(Task objective)
Copy the data below verbatim, leaving no line out.

Dataset excerpts:
________________________

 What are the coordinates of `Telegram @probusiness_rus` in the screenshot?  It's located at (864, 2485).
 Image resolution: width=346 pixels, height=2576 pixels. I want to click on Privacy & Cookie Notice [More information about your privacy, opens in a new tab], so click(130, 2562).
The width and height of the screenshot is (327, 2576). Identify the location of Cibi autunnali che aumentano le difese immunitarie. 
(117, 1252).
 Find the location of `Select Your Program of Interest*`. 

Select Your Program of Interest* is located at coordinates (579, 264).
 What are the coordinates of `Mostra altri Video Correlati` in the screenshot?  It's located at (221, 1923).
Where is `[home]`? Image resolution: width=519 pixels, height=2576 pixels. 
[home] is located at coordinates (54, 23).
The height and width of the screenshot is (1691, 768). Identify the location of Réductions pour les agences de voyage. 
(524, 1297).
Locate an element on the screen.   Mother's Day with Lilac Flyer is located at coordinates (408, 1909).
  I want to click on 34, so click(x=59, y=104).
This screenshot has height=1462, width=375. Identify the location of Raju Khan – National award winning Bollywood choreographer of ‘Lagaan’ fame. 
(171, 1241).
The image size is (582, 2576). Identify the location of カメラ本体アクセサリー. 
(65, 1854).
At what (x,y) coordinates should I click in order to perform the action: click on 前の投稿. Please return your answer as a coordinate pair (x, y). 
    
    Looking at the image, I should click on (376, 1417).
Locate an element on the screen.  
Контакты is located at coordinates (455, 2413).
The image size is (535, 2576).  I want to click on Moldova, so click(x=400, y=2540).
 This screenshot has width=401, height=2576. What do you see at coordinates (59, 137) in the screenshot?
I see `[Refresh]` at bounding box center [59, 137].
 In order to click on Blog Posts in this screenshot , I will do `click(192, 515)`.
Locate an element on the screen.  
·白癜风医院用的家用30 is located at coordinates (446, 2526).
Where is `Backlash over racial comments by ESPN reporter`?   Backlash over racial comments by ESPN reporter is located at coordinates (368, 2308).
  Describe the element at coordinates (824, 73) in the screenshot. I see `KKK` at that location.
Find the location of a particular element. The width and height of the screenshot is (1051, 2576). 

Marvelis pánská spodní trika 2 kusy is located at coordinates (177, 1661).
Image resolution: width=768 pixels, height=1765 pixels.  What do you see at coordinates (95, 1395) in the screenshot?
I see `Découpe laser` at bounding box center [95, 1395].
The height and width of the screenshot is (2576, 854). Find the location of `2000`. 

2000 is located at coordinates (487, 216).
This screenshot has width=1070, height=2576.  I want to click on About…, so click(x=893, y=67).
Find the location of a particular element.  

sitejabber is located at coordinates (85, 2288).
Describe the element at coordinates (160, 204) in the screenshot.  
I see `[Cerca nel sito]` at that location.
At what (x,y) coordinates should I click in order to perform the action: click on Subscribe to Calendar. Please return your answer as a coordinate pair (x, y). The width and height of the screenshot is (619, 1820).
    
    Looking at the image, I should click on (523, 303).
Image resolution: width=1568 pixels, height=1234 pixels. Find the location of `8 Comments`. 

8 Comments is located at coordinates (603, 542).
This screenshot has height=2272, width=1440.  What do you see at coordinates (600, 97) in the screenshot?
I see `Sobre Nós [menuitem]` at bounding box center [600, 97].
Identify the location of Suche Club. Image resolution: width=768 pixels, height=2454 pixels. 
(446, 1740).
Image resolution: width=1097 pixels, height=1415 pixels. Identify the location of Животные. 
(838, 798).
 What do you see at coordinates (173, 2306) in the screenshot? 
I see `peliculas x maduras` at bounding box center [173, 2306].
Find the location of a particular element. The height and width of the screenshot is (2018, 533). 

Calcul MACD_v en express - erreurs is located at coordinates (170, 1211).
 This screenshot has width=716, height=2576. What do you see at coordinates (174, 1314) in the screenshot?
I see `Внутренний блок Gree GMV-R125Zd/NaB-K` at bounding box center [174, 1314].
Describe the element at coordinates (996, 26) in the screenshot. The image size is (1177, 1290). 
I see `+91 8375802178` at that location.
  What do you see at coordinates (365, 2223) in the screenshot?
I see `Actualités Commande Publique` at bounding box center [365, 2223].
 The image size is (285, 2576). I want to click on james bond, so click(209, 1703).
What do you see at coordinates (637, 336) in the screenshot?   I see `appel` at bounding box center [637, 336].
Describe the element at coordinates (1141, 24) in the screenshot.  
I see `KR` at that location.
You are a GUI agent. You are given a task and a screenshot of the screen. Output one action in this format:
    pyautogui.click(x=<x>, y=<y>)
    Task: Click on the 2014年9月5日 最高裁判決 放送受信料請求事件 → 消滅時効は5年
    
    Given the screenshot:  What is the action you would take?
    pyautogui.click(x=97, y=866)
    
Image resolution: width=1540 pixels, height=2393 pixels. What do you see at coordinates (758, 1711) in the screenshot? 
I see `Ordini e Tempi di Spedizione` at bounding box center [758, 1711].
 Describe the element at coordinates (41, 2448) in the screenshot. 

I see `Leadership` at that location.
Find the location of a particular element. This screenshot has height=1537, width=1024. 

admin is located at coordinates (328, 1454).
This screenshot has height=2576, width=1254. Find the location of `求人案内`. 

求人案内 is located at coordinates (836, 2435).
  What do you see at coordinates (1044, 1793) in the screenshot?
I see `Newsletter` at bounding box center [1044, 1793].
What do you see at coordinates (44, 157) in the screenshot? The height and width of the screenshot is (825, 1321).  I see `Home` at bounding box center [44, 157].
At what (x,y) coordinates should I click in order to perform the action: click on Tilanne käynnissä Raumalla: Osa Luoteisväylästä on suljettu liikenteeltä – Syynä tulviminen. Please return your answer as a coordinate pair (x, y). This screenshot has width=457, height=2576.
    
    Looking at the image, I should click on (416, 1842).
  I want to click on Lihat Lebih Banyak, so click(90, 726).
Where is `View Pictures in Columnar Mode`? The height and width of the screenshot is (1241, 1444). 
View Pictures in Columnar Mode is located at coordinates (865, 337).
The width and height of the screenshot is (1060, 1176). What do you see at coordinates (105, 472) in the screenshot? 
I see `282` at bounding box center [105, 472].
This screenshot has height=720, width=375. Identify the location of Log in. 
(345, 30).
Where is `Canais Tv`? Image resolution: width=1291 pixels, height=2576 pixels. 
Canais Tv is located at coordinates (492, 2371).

________________________

(Answer to the problem)
 What are the coordinates of `Telegram @probusiness_rus` in the screenshot?  It's located at (864, 2485).
 Image resolution: width=346 pixels, height=2576 pixels. I want to click on Privacy & Cookie Notice [More information about your privacy, opens in a new tab], so click(130, 2562).
The width and height of the screenshot is (327, 2576). Identify the location of Cibi autunnali che aumentano le difese immunitarie. 
(117, 1252).
 Find the location of `Select Your Program of Interest*`. 

Select Your Program of Interest* is located at coordinates (579, 264).
 What are the coordinates of `Mostra altri Video Correlati` in the screenshot?  It's located at (221, 1923).
Where is `[home]`? Image resolution: width=519 pixels, height=2576 pixels. 
[home] is located at coordinates (54, 23).
The height and width of the screenshot is (1691, 768). Identify the location of Réductions pour les agences de voyage. 
(524, 1297).
Locate an element on the screen.   Mother's Day with Lilac Flyer is located at coordinates (408, 1909).
  I want to click on 34, so click(x=59, y=104).
This screenshot has height=1462, width=375. Identify the location of Raju Khan – National award winning Bollywood choreographer of ‘Lagaan’ fame. 
(171, 1241).
The image size is (582, 2576). Identify the location of カメラ本体アクセサリー. 
(65, 1854).
At what (x,y) coordinates should I click in order to perform the action: click on 前の投稿. Please return your answer as a coordinate pair (x, y). 
    
    Looking at the image, I should click on (376, 1417).
Locate an element on the screen.  
Контакты is located at coordinates (455, 2413).
The image size is (535, 2576).  I want to click on Moldova, so click(x=400, y=2540).
 This screenshot has width=401, height=2576. What do you see at coordinates (59, 137) in the screenshot?
I see `[Refresh]` at bounding box center [59, 137].
 In order to click on Blog Posts in this screenshot , I will do `click(192, 515)`.
Locate an element on the screen.  
·白癜风医院用的家用30 is located at coordinates (446, 2526).
Where is `Backlash over racial comments by ESPN reporter`?   Backlash over racial comments by ESPN reporter is located at coordinates (368, 2308).
  Describe the element at coordinates (824, 73) in the screenshot. I see `KKK` at that location.
Find the location of a particular element. The width and height of the screenshot is (1051, 2576). 

Marvelis pánská spodní trika 2 kusy is located at coordinates (177, 1661).
Image resolution: width=768 pixels, height=1765 pixels.  What do you see at coordinates (95, 1395) in the screenshot?
I see `Découpe laser` at bounding box center [95, 1395].
The height and width of the screenshot is (2576, 854). Find the location of `2000`. 

2000 is located at coordinates (487, 216).
This screenshot has width=1070, height=2576.  I want to click on About…, so click(x=893, y=67).
Find the location of a particular element.  

sitejabber is located at coordinates (85, 2288).
Describe the element at coordinates (160, 204) in the screenshot.  
I see `[Cerca nel sito]` at that location.
At what (x,y) coordinates should I click in order to perform the action: click on Subscribe to Calendar. Please return your answer as a coordinate pair (x, y). The width and height of the screenshot is (619, 1820).
    
    Looking at the image, I should click on (523, 303).
Image resolution: width=1568 pixels, height=1234 pixels. Find the location of `8 Comments`. 

8 Comments is located at coordinates (603, 542).
This screenshot has height=2272, width=1440.  What do you see at coordinates (600, 97) in the screenshot?
I see `Sobre Nós [menuitem]` at bounding box center [600, 97].
Identify the location of Suche Club. Image resolution: width=768 pixels, height=2454 pixels. 
(446, 1740).
Image resolution: width=1097 pixels, height=1415 pixels. Identify the location of Животные. 
(838, 798).
 What do you see at coordinates (173, 2306) in the screenshot? 
I see `peliculas x maduras` at bounding box center [173, 2306].
Find the location of a particular element. The height and width of the screenshot is (2018, 533). 

Calcul MACD_v en express - erreurs is located at coordinates (170, 1211).
 This screenshot has width=716, height=2576. What do you see at coordinates (174, 1314) in the screenshot?
I see `Внутренний блок Gree GMV-R125Zd/NaB-K` at bounding box center [174, 1314].
Describe the element at coordinates (996, 26) in the screenshot. The image size is (1177, 1290). 
I see `+91 8375802178` at that location.
  What do you see at coordinates (365, 2223) in the screenshot?
I see `Actualités Commande Publique` at bounding box center [365, 2223].
 The image size is (285, 2576). I want to click on james bond, so click(209, 1703).
What do you see at coordinates (637, 336) in the screenshot?   I see `appel` at bounding box center [637, 336].
Describe the element at coordinates (1141, 24) in the screenshot.  
I see `KR` at that location.
You are a GUI agent. You are given a task and a screenshot of the screen. Output one action in this format:
    pyautogui.click(x=<x>, y=<y>)
    Task: Click on the 2014年9月5日 最高裁判決 放送受信料請求事件 → 消滅時効は5年
    
    Given the screenshot:  What is the action you would take?
    pyautogui.click(x=97, y=866)
    
Image resolution: width=1540 pixels, height=2393 pixels. What do you see at coordinates (758, 1711) in the screenshot? 
I see `Ordini e Tempi di Spedizione` at bounding box center [758, 1711].
 Describe the element at coordinates (41, 2448) in the screenshot. 

I see `Leadership` at that location.
Find the location of a particular element. This screenshot has height=1537, width=1024. 

admin is located at coordinates (328, 1454).
This screenshot has height=2576, width=1254. Find the location of `求人案内`. 

求人案内 is located at coordinates (836, 2435).
  What do you see at coordinates (1044, 1793) in the screenshot?
I see `Newsletter` at bounding box center [1044, 1793].
What do you see at coordinates (44, 157) in the screenshot? The height and width of the screenshot is (825, 1321).  I see `Home` at bounding box center [44, 157].
At what (x,y) coordinates should I click in order to perform the action: click on Tilanne käynnissä Raumalla: Osa Luoteisväylästä on suljettu liikenteeltä – Syynä tulviminen. Please return your answer as a coordinate pair (x, y). This screenshot has width=457, height=2576.
    
    Looking at the image, I should click on (416, 1842).
  I want to click on Lihat Lebih Banyak, so click(90, 726).
Where is `View Pictures in Columnar Mode`? The height and width of the screenshot is (1241, 1444). 
View Pictures in Columnar Mode is located at coordinates (865, 337).
The width and height of the screenshot is (1060, 1176). What do you see at coordinates (105, 472) in the screenshot? 
I see `282` at bounding box center [105, 472].
This screenshot has height=720, width=375. Identify the location of Log in. 
(345, 30).
Where is `Canais Tv`? Image resolution: width=1291 pixels, height=2576 pixels. 
Canais Tv is located at coordinates (492, 2371).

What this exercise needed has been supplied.